#### [Instructions to follow]
Please return every line of the records below that holds the word "Pour".

#### [Data for processing]

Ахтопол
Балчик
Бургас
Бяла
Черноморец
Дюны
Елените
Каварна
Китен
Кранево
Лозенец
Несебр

---

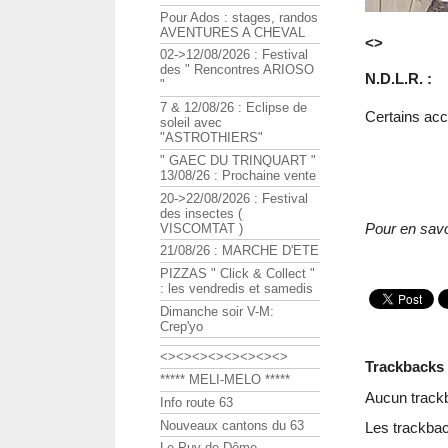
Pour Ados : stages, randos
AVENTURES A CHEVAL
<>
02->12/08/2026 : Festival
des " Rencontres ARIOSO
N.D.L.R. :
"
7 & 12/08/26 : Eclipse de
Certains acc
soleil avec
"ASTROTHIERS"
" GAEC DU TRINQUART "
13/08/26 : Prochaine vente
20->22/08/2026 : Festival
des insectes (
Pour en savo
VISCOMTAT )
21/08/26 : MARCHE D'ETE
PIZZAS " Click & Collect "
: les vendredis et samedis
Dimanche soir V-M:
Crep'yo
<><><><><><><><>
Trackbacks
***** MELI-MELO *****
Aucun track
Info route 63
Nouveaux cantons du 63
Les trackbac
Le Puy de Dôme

==

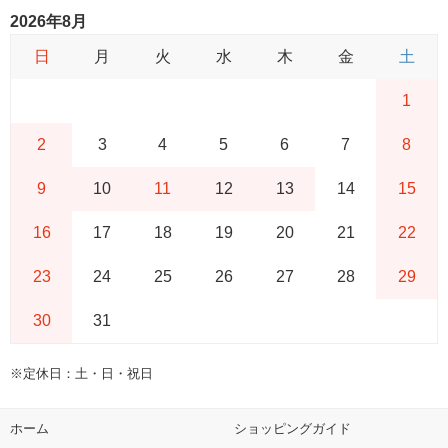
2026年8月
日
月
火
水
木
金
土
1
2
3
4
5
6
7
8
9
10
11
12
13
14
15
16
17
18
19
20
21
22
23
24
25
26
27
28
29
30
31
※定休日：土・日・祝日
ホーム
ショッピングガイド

#### [Solution for this task]
Pour Ados : stages, randos
Pour en savo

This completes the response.